Researchers create better tools to read the hidden instructions in our DNA

DNA isn’t just a long string of genetic code, but an intricate 3D structure folded inside each cell. That means the tools used to study DNA need to be just as sophisticated—able to read not only the code itself, but also how it’s arranged in space.

Researchers at Case Western Reserve University compared different computer tools used to analyze how DNA folds and interacts inside individual cells. Their work, published in Nature Communications, could help scientists better understand how to read the body's genetic "instruction manual" in different circumstances—such as understanding what goes wrong when diseases develop or how cells change their jobs as we grow.
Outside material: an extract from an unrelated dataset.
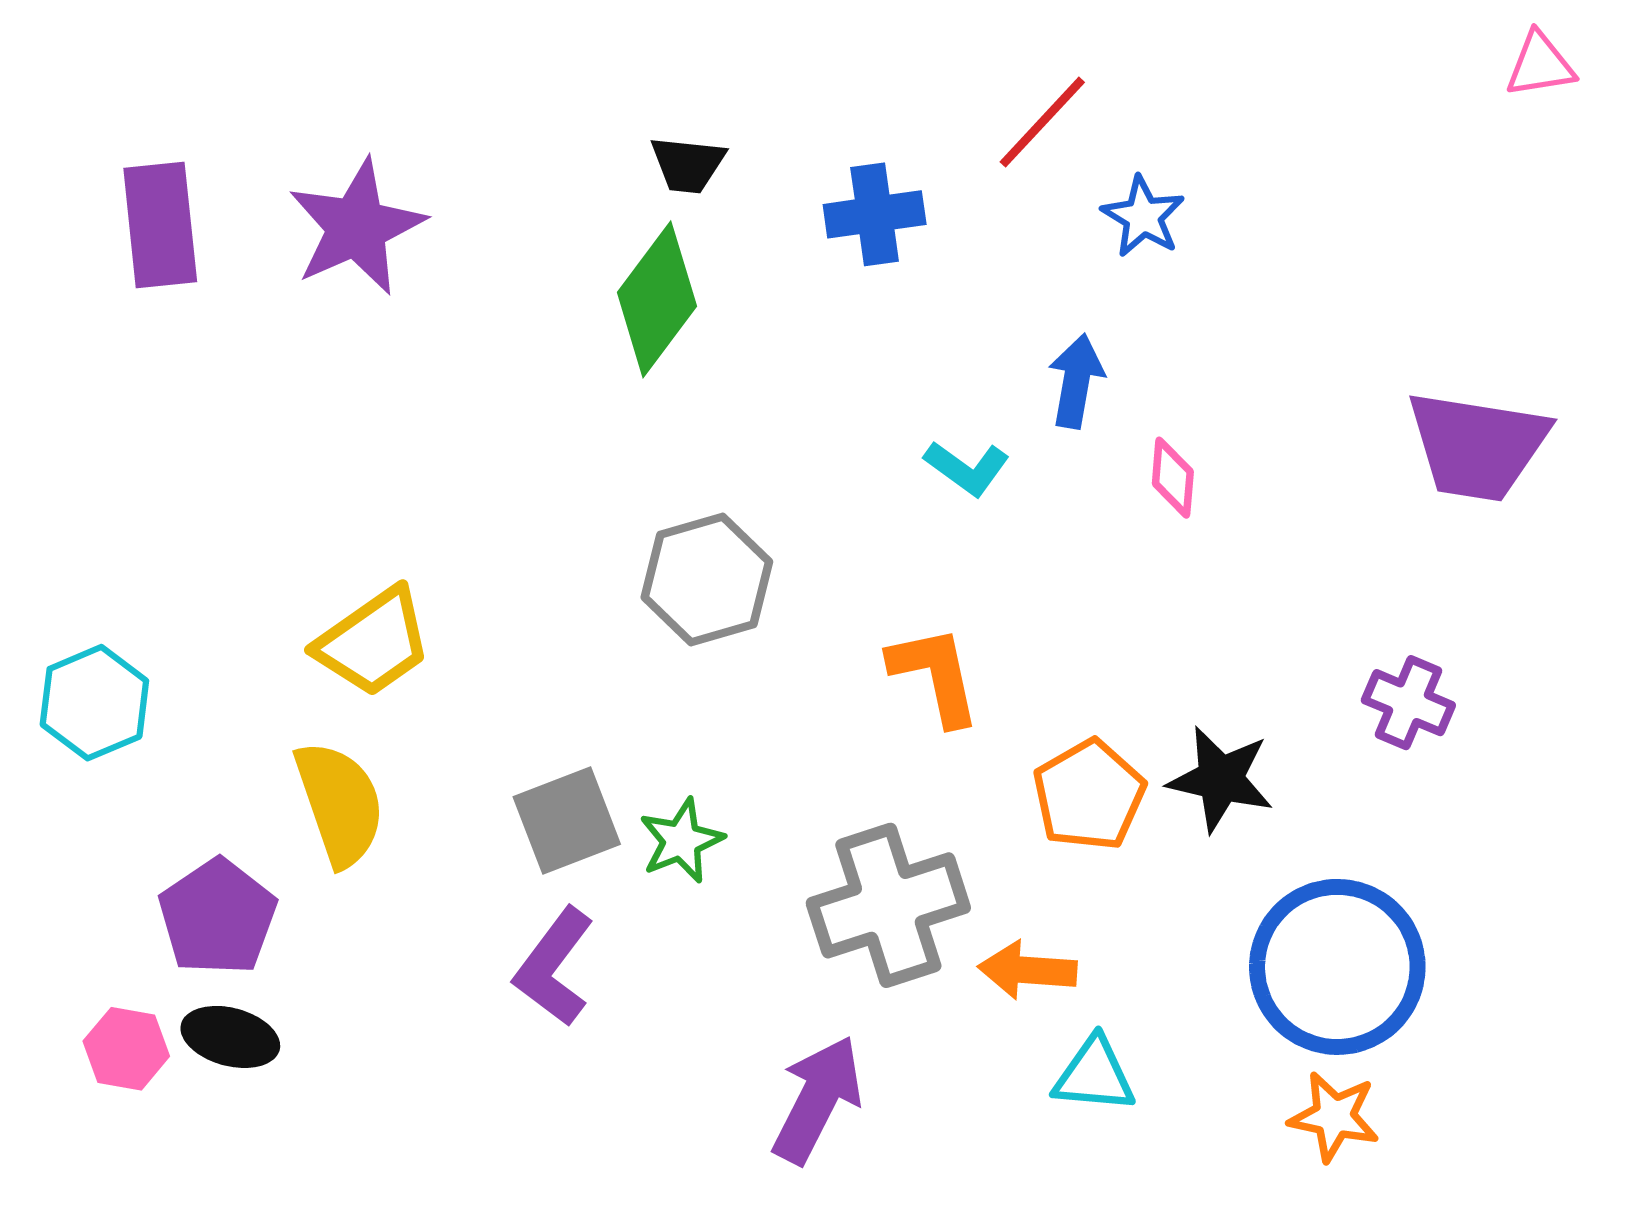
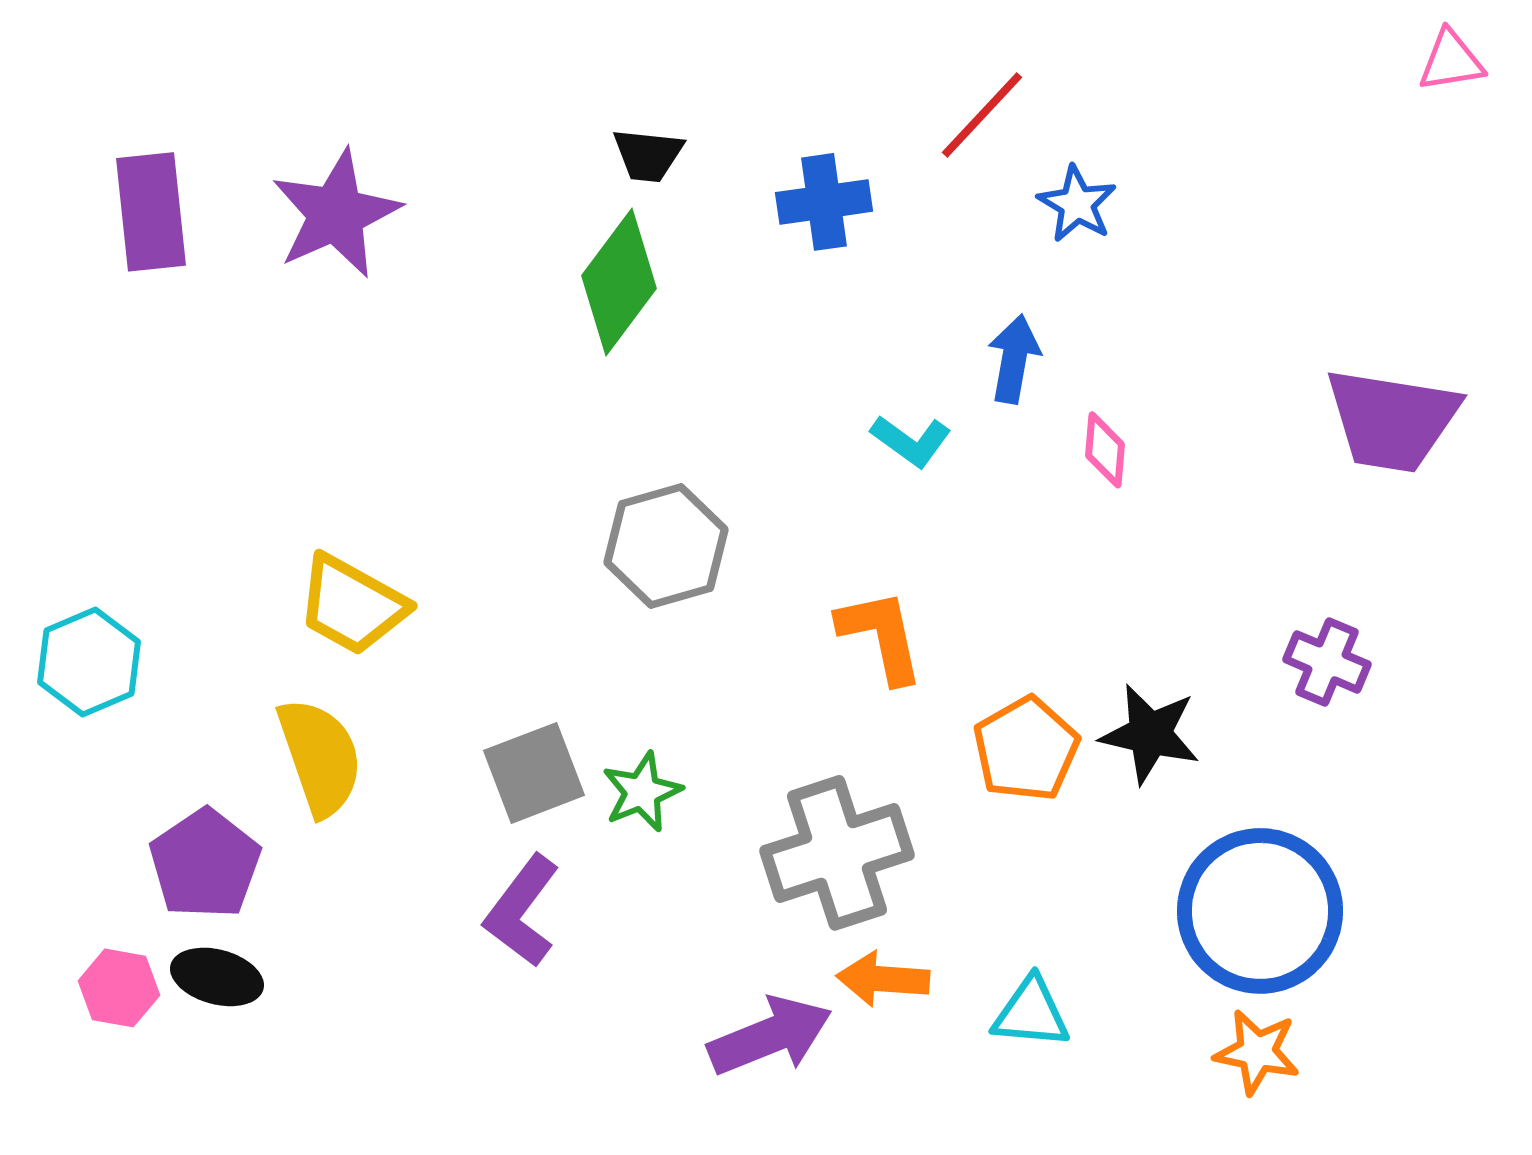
yellow trapezoid: (374, 642) -> (352, 605), turned 64
orange arrow: (1027, 970) -> (883, 979), moved
purple arrow: (817, 1100) -> (770, 1036), turned 41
“The 3D structure of DNA affects how genes interact with each other, just like the layout of a house affects how people move through it,” said Fulai Jin, professor in the Department of Genetics and Genome Sciences at the School of Medicine. “Understanding this structure is crucial for figuring out how diseases develop and how we might treat them.”

The team addressed a key challenge: existing tools for analyzing DNA structure often produced inconsistent results. It’s like having multiple translators who can’t agree on what a foreign language text says, he said. 

Jin was joined in the research by Jing Li, the Arthur L. Parker Professor in the Department of Computer and Data Sciences at Case School of Engineering, and Yan Li, associate professor and vice chair of research in the genetics and genome sciences department.

The researchers tested 13 software tools on 10 datasets from mice and humans and found that different computer tools work better for different types of data. They also discovered that changing how data is prepared before analysis can dramatically improve results. Artificial intelligence computer programs work especially well with lower-quality and complex datasets.

“We’re essentially helping scientists find or build better microscopes to see how DNA works inside individual cells,” Jin said. “This could lead to a better understanding of genetic diseases and potentially new treatment strategies.”

Jin said the improved tools could help scientists see which genes switch on or off in diseased cells, explain why treatments work for some patients but not others and track how cells change during early development.

The research team also created a software package other scientists can use to find the best method to analyze their specific research—like how a GPS app finds the best route for your destination.

“Instead of researchers having to guess which tool might work best, our software can test multiple approaches and recommend the optimal one,” Jin said.

The methods are freely available to scientists worldwide through GitHub, an open-source platform that allows developers to create, store, manage and share their code. Jin said the widespread accessibility has the potential to accelerate discoveries across multiple fields of biomedical research.

“This is a significant step toward making sense of the massive genetic data from modern sequencing—and toward understanding how our genetic blueprint truly works,” Jin said.